Loris Tjeknavorian
Friday, November 26, 2021Loris Tjeknavorian (born 13 October 1937) is an Iranian Armenian composer and conductor.
He is one of the most celebrated cultural figures in Armenia, Iran and Austria.
As one of the leading conductors of his generation, he has led international orchestras throughout the world: in Austria, UK, United States’ Canada, Hungary, Copenhagen, Iran, Finland, USSR, Armenia, Thailand, Hong Kong, South Africa, Denmark, and Israel.
As a composer Tjeknavorian has written 6 operas, 5 symphonies, choral works (among them God is Love, The Life of Christ, the oratorio Book of Revelation, and a requiem), chamber music, ballet music, piano and vocal works, concerti for piano, violin, guitar, cello and pipa (Chinese lute), as well as music for documentary and feature films.
His compositions have been performed by major orchestras, including the London Symphony Orchestra, London Philharmonic Orchestra, Halle Orchestra, Philharmonic Orchestra Helsinki, American Symphony Orchestra in New York, Tehran Symphony Orchestra, Johannesburg Symphony Orchestra, Haifa Symphony Orchestra, the Mexico Symphony Orchestra, London Percussion Virtuosi, Strasbourg Percussion Ensemble and English Chamber Orchestra.
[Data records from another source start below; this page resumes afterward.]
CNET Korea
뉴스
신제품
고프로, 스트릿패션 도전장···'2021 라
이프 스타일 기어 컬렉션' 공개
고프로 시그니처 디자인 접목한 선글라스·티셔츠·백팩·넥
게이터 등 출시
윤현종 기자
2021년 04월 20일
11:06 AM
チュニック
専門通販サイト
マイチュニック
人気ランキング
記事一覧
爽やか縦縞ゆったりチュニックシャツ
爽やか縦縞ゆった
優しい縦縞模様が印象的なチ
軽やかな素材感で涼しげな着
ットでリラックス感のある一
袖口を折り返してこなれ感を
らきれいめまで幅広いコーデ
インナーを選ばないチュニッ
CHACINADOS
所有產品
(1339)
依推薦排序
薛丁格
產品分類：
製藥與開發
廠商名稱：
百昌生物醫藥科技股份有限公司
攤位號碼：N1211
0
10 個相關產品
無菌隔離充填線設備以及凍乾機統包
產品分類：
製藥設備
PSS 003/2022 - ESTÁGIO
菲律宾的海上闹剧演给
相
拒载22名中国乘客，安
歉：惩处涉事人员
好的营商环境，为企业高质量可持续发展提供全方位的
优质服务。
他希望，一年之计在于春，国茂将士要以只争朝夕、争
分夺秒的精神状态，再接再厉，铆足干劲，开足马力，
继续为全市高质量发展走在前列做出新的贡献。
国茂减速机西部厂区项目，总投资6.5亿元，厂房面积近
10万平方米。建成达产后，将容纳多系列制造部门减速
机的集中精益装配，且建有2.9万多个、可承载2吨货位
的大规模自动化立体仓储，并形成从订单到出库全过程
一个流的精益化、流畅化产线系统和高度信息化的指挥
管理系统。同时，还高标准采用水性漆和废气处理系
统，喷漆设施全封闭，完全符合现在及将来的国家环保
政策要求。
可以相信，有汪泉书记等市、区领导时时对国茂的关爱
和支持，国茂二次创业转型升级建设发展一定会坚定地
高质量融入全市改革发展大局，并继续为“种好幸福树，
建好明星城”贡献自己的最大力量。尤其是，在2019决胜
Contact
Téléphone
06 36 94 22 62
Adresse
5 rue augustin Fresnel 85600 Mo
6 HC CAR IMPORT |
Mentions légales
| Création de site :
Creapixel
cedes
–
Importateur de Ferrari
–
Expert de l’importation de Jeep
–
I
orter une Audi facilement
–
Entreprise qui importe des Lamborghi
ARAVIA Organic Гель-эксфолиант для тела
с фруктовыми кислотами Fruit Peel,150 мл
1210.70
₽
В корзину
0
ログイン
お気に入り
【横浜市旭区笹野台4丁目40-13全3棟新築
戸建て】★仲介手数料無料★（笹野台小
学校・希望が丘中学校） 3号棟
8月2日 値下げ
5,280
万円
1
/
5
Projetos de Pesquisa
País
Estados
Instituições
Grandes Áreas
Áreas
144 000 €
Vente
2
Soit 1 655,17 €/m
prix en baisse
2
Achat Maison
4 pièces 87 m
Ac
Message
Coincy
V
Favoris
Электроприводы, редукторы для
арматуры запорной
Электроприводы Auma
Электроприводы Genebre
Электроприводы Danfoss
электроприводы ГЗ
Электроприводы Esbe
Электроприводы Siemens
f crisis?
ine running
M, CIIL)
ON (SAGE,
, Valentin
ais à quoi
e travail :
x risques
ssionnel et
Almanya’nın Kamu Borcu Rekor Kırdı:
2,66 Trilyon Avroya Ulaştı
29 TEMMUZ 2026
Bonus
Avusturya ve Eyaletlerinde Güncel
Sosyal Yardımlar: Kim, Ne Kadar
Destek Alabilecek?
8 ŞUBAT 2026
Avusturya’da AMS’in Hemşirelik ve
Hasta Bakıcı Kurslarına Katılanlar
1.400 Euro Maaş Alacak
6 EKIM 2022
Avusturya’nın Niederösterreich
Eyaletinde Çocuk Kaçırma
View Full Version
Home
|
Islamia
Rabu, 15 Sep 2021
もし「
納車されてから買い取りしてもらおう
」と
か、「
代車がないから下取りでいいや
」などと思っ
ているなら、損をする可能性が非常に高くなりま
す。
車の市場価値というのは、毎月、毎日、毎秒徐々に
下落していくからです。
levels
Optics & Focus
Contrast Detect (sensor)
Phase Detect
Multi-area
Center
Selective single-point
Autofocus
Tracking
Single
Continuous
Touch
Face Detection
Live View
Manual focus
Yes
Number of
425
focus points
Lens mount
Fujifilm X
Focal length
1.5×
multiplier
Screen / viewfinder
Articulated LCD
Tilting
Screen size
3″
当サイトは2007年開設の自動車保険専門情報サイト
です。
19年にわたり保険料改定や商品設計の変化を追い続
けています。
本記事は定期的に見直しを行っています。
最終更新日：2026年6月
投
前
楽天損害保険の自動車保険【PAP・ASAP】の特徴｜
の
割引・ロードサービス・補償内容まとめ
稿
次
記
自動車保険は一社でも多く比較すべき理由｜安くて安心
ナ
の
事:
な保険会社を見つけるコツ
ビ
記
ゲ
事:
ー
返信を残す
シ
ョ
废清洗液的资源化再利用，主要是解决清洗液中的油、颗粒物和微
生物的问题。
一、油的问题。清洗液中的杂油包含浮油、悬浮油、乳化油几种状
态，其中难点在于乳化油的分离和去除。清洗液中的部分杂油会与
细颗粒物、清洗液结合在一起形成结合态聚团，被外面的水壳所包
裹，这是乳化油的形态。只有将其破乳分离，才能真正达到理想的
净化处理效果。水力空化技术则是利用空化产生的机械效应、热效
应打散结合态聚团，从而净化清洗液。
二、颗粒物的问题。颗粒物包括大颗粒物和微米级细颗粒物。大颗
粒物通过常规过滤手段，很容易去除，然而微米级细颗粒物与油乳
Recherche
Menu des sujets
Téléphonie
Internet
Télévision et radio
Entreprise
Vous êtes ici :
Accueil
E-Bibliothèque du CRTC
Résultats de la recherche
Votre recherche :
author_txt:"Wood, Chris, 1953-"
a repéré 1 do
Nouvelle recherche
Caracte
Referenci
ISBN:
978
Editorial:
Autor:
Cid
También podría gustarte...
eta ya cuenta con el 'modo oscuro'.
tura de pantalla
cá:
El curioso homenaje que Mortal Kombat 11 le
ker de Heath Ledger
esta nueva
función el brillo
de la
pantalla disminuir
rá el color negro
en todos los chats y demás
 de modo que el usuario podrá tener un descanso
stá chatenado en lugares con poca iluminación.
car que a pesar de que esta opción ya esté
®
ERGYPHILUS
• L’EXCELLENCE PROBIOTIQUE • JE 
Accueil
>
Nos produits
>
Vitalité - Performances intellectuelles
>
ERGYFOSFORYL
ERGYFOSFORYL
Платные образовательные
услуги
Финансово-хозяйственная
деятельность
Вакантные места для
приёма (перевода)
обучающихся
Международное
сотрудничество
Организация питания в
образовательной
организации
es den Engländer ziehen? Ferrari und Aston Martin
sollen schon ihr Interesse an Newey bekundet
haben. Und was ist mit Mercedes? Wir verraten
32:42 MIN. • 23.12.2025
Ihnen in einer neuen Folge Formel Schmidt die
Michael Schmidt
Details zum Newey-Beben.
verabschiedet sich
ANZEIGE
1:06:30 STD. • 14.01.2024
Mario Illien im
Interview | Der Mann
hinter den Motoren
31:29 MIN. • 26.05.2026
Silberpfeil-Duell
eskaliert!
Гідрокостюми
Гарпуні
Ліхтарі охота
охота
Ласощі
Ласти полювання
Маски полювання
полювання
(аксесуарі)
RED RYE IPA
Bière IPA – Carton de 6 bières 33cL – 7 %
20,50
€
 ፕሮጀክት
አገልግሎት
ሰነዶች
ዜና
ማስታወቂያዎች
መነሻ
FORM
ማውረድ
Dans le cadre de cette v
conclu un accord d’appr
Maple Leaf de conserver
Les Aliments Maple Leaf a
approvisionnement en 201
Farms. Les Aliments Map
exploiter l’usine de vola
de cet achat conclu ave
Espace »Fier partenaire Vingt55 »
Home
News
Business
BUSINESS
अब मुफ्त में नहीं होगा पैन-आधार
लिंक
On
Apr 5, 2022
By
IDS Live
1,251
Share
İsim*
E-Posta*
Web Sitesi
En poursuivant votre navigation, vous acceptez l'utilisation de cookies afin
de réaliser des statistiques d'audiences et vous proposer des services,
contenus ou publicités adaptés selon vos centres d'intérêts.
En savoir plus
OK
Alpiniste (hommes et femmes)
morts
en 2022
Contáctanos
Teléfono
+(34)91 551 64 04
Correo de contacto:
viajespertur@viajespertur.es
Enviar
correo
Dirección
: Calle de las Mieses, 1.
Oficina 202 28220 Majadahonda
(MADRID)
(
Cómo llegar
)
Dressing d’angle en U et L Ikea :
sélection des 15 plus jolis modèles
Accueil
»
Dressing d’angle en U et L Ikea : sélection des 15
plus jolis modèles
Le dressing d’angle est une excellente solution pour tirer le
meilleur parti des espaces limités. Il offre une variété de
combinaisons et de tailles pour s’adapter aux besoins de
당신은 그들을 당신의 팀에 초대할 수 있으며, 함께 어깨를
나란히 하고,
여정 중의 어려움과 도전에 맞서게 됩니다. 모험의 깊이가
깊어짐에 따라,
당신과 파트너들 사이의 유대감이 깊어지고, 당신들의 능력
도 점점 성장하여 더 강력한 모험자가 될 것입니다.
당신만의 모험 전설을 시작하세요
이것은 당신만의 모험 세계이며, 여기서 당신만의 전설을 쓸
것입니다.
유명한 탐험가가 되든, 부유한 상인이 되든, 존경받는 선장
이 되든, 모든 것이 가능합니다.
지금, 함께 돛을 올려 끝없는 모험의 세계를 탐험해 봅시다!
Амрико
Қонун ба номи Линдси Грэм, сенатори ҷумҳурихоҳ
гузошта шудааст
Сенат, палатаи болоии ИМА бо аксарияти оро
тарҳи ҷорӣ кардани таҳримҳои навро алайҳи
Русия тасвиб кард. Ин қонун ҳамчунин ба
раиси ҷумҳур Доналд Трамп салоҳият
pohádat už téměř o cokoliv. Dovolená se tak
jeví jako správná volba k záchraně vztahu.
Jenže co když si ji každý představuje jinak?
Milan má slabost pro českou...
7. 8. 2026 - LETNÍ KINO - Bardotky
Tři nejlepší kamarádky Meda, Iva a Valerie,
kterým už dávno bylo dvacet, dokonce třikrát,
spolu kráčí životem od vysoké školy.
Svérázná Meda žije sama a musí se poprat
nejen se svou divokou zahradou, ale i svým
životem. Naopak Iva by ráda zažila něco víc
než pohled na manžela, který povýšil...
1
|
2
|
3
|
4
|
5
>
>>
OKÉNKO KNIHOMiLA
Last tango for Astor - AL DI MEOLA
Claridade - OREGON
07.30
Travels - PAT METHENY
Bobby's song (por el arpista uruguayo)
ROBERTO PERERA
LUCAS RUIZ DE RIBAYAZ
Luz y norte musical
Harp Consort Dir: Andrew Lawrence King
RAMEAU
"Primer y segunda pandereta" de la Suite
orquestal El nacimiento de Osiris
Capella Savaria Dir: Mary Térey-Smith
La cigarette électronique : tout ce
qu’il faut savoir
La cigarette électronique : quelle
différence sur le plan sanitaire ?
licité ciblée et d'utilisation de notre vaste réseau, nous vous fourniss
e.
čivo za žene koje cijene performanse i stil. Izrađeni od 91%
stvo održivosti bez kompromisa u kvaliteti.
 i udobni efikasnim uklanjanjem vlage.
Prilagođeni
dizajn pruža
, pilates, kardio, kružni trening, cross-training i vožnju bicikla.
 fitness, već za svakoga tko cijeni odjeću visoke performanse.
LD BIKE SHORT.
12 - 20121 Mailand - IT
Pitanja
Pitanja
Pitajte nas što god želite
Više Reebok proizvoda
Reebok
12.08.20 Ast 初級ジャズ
He has made some 100 recordings with RCA, Philips, EMI, ASV, and others.
Born in Borujerd, Iran in 1937 to immigrant Armenian parents, Tjeknavorian's early life was succinctly chronicled in the London magazine Gramophone in 1976:
"His father came from Eastern Armenia and his mother had fled from Western Armenia during the 1915 Armenian Genocide…Influenced by three cultures, Armenian, Iranian and Western he benefited from a cosmopolitan upbringing. His grandfather, a doctor, liked to play the violin and as a boy Loris enjoyed listening to professional string-players (Russian, Armenian or Polish immigrants) in local cafés. Although not themselves musical, his parents wanted all three children (one boy, two girls) to play musical instruments. Eight-year-old Loris was given a violin. Despite the lack of a teacher, the boy began to study in earnest; before long he had composed a number of piano pieces, with no formal instruction whatsoever. At 16 he formed a four-part choir and organized and conducted his own orchestra in Teheran. A year later he was ready to leave for the Vienna Academy of Music as a violin and composition student. While there, he wrote a violin concerto, which received the ultimate endorsement from his teacher, Hans-Joachim Drevo, who was the soloist in the work's première. Tjeknavorian graduated with honours." (Gramophone, November 1976)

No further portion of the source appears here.